Design of synthetic RNase-resistant RNA structures and their integration in novel riboswitch constructs to regulate mRNA stability

合成 RNase 抗性 RNA 结构的设计及其整合到新型核糖开关结构中以调节 mRNA 稳定性

• 批准号: 513266509
• 负责人: Professor Dr. Mario Mörl
• 金额: --
• 依托单位: Arbeitsgruppe Biochemie und Molekularbiologie
• 依托单位国家: 德国
• 项目类别: Research Grants
• 资助国家: 德国
• 项目状态: 未结题
• 来源: https://gepris.dfg.de/gepris/projekt/513266509?language=en
• 关键词: Design; synthetic; RNase; resistant; RNA

Flaviviruses are single-stranded RNA viruses, whose genomic RNA is flanked by heavily structured untranslated regions (UTRs). Within the 3’-UTR, evolutionarily conserved RNA elements, referred to as exoribonuclease-resistant RNAs (xrRNAs), are capable of protecting downstream regions from exonucleolytic degradation by Xrn1 and related 5’-3’-exonucleases, resulting in the production of stable decay intermediates that accumulate as long non-coding RNA (lncRNA) species in infected cells. These viral lncRNAs, also termed subgenomic flavivirus RNAs (sfRNAs), mediate pathogenicity of these viruses. We will employ bioinformatics methods to better understand the 2D and 3D structure of xrRNAs, which will enable us to design synthetic xrRNA elements with varying capacity to protect against exonucleolytic degradation. Designed elements will be studied in vivo and in vitro for their exonuclease-stalling capacity by integrating them in the 5’-UTR of reporter mRNAs whose open reading frame (ORF) is translated based on an internal ribosome entry site (IRES). The efficiency of this kind of protection will be assessed by determining mRNA half-lives. Moreover, we will employ knowledge acquired with designed xrRNAs to integrate RNA aptamer domains with compatible xrRNA structures. By combining xrRNAs with aptamers we will devise riboswitches that can form a protective structure in response to presence (or absence) of a specific ligand. These constructs will allow us to stabilize (ON switch) or destabilize (OFF switch) a specific mRNA upon ligand complexation. By using xrRNA elements that exhibit different capacities to stall exoribonucleases, this will enable us to modify the half-lives of individual transcripts. This kind of inducible regulation of RNA stability represents a novel approach in synthetic biology that allows for fine-grained modulation of both mRNAs and lncRNAs, whose half-lives are determined by Xrn1-like exoribonucleases.

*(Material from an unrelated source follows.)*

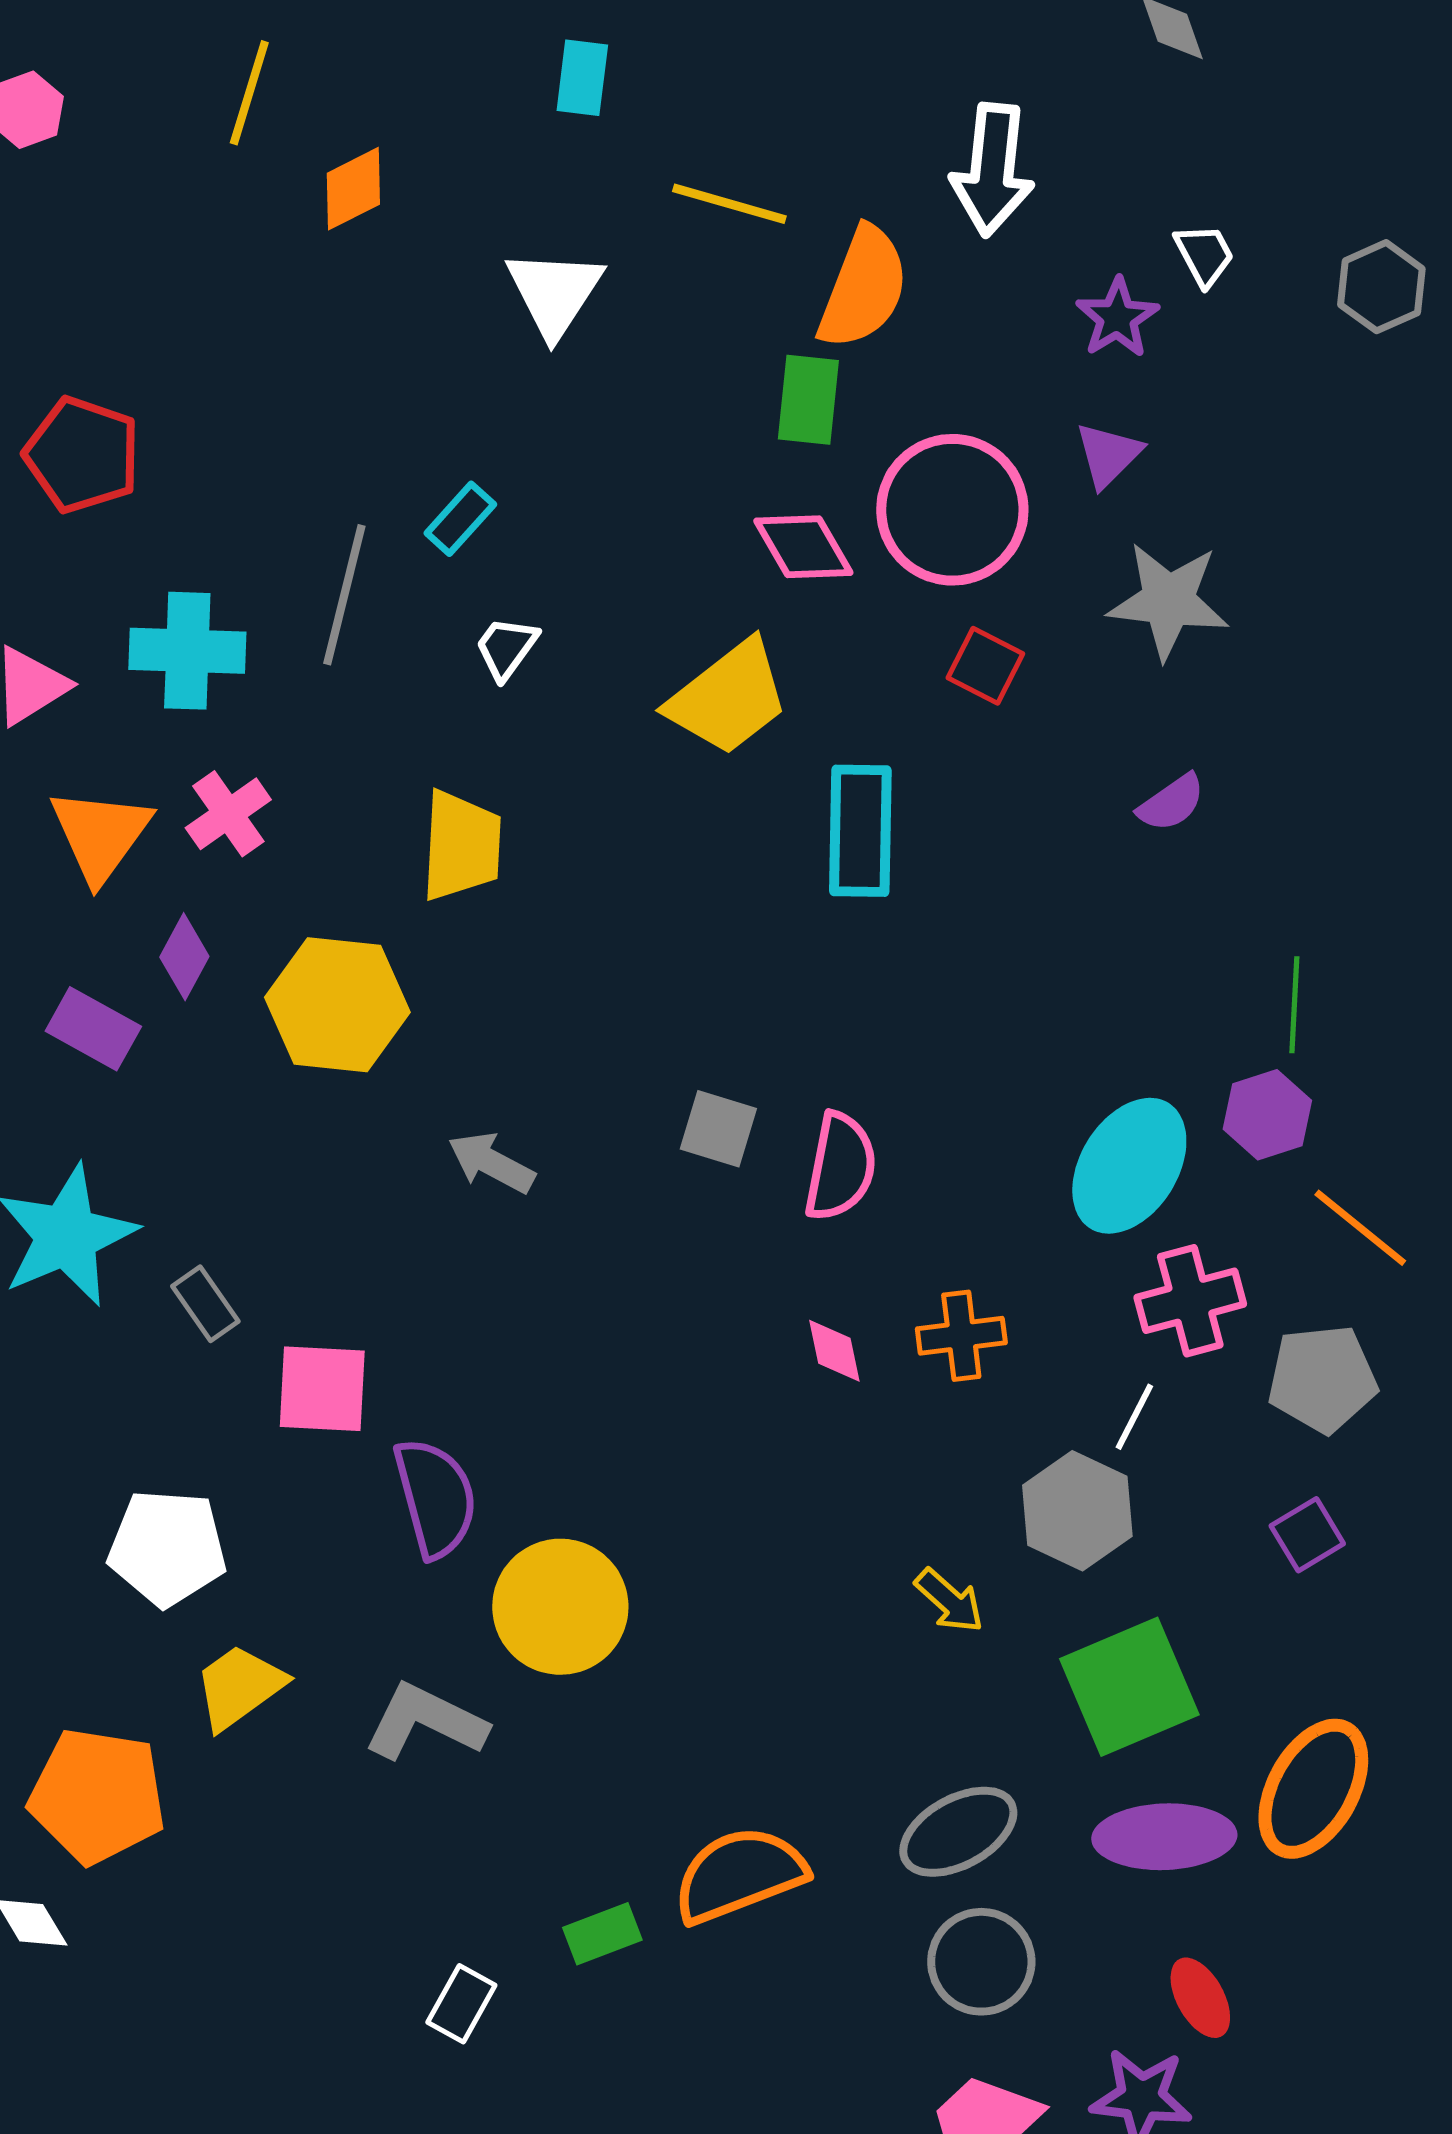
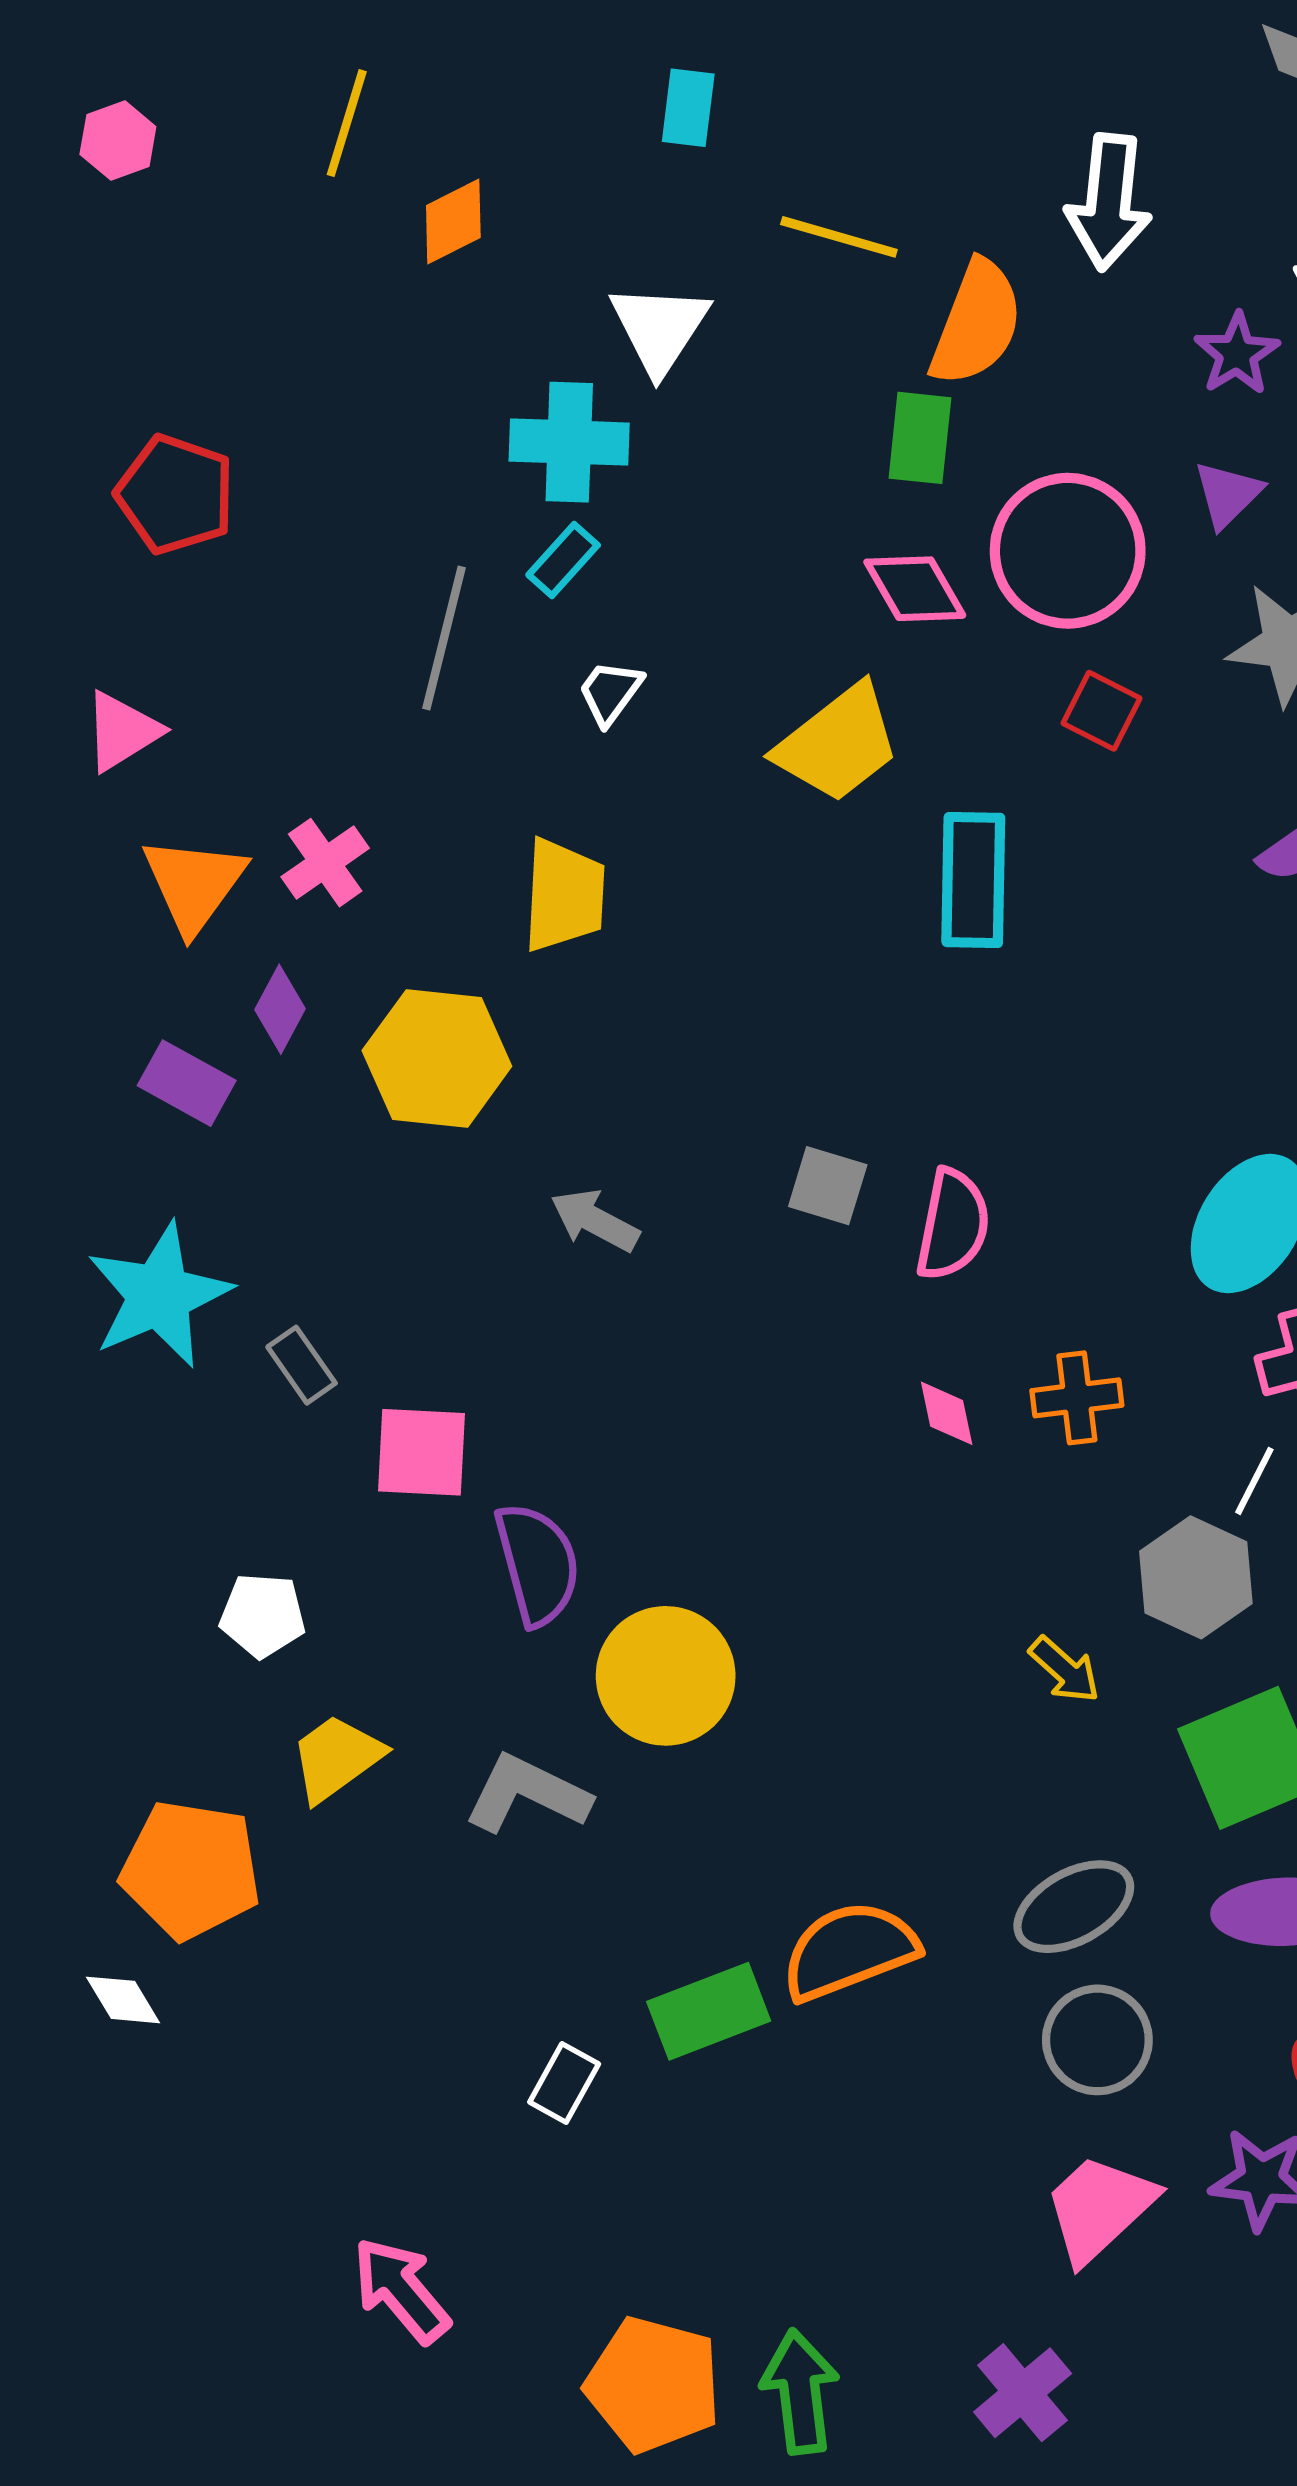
cyan cross: (187, 651) -> (569, 442), moved
white pentagon: (167, 1548) -> (263, 1615), size x0.7
green rectangle: (602, 1934) -> (709, 2011), size x1.5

黄病毒是单链RNA病毒，其基因组RNA两侧是高度结构化的非翻译区（UTR）。在3 '-UTR内，进化上保守的RNA元件，称为外切核糖核酸酶抗性RNA（xrRNA），能够保护下游区域免受Xrn 1和相关5'-3 '-外切核酸酶的核酸外切降解，导致产生稳定的衰变中间体，其在感染细胞中积累为长非编码RNA（lncRNA）物质。这些病毒lncRNA，也称为亚基因组黄病毒RNA（sfRNA），介导这些病毒的致病性。我们将采用生物信息学方法来更好地了解xrRNA的2D和3D结构，这将使我们能够设计具有不同能力的合成xrRNA元件，以防止核酸外切降解。将通过将设计的元件整合到报告mRNA的5 '-UTR中来在体内和体外研究它们的核酸外切酶停滞能力，所述报告mRNA的开放阅读框（ORF）基于内部核糖体进入位点（IRES）进行翻译。这种保护的效率将通过确定mRNA半衰期来评估。此外，我们将利用设计的xrRNA获得的知识将RNA适体结构域与相容的xrRNA结构整合。通过将xrRNA与适体结合，我们将设计出核糖开关，其可以响应于特定配体的存在（或不存在）而形成保护结构。这些构建体将允许我们在配体络合时稳定（ON开关）或不稳定（OFF开关）特定mRNA。通过使用表现出不同能力的xrRNA元件来阻止核糖核酸外切酶，这将使我们能够修改单个转录本的半衰期。这种对RNA稳定性的诱导性调节代表了合成生物学中的一种新方法，该方法允许对mRNA和lncRNA进行精细调节，其半衰期由Xrn 1样核糖核酸外切酶决定。